Transcribed page contents

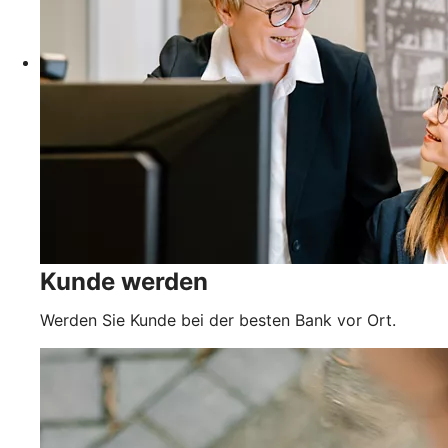
Kunde werden
Werden Sie Kunde bei der besten Bank vor Ort.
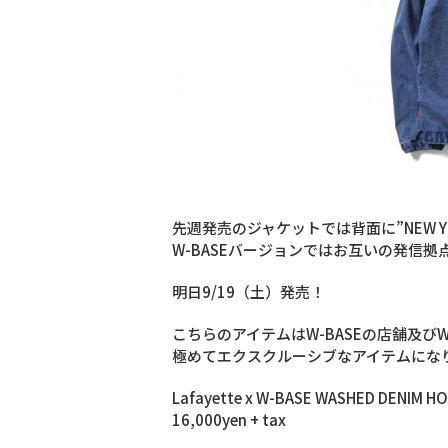
先週発売のジャケットでは背面に”NEW Y
W-BASEバージョンではお互いの発信拠
明日9/19（土）発売！
こちらのアイテムはW-BASEの店舗及びW-
極めてエクスクルーシブなアイテムにな
Lafayette x W-BASE WASHED DENIM H
16,000yen + tax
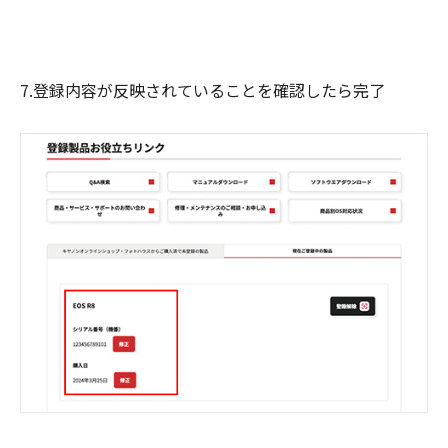
7.登録内容が反映されていることを確認したら完了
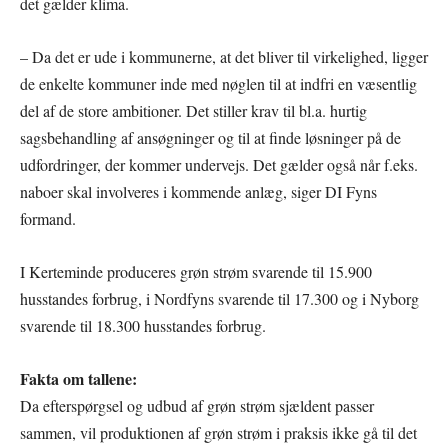
det gælder klima.
– Da det er ude i kommunerne, at det bliver til virkelighed, ligger
de enkelte kommuner inde med nøglen til at indfri en væsentlig
del af de store ambitioner. Det stiller krav til bl.a. hurtig
sagsbehandling af ansøgninger og til at finde løsninger på de
udfordringer, der kommer undervejs. Det gælder også når f.eks.
naboer skal involveres i kommende anlæg, siger DI Fyns
formand.
I Kerteminde produceres grøn strøm svarende til 15.900
husstandes forbrug, i Nordfyns svarende til 17.300 og i Nyborg
svarende til 18.300 husstandes forbrug.
Fakta om tallene:
Da efterspørgsel og udbud af grøn strøm sjældent passer
sammen, vil produktionen af grøn strøm i praksis ikke gå til det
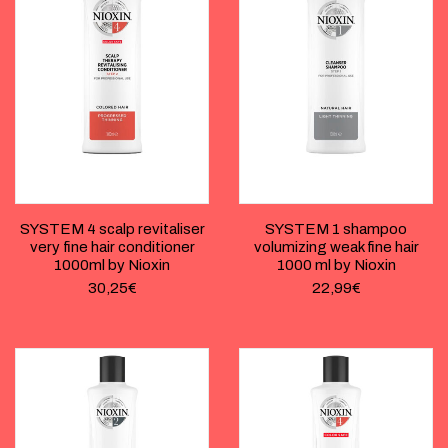
SYSTEM 4 scalp revitaliser
SYSTEM 1 shampoo
very fine hair conditioner
volumizing weak fine hair
1000ml by Nioxin
1000 ml by Nioxin
30,25
€
22,99
€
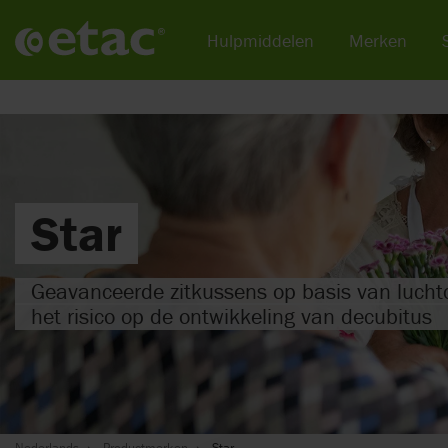
Hulpmiddelen
Merken
Star
Geavanceerde zitkussens op basis van lucht
het risico op de ontwikkeling van decubitus
Nederlands
Productmerken
Star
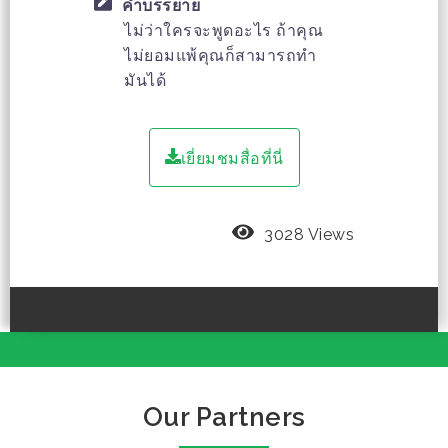
คำบรรยาย
ไม่ว่าใครจะพูดอะไร ถ้าคุณ
ไม่ยอมแพ้คุณก็สามารถทำ
มันได้
เยี่ยมชมสื่อที่นี่
3028 Views
Our Partners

- Problem -
From the records above, copy only the lines running from the line holding "de enkelte kommuner" through the line holding "Geavanceerde zitkussens op basis van lucht", with no pictures.

- Expected answer -
de enkelte kommuner inde med nøglen til at indfri en væsentlig
del af de store ambitioner. Det stiller krav til bl.a. hurtig
sagsbehandling af ansøgninger og til at finde løsninger på de
udfordringer, der kommer undervejs. Det gælder også når f.eks.
naboer skal involveres i kommende anlæg, siger DI Fyns
formand.
I Kerteminde produceres grøn strøm svarende til 15.900
husstandes forbrug, i Nordfyns svarende til 17.300 og i Nyborg
svarende til 18.300 husstandes forbrug.
Fakta om tallene:
Da efterspørgsel og udbud af grøn strøm sjældent passer
sammen, vil produktionen af grøn strøm i praksis ikke gå til det
SYSTEM 4 scalp revitaliser
SYSTEM 1 shampoo
very fine hair conditioner
volumizing weak fine hair
1000ml by Nioxin
1000 ml by Nioxin
30,25
€
22,99
€
Hulpmiddelen
Merken
Star
Geavanceerde zitkussens op basis van lucht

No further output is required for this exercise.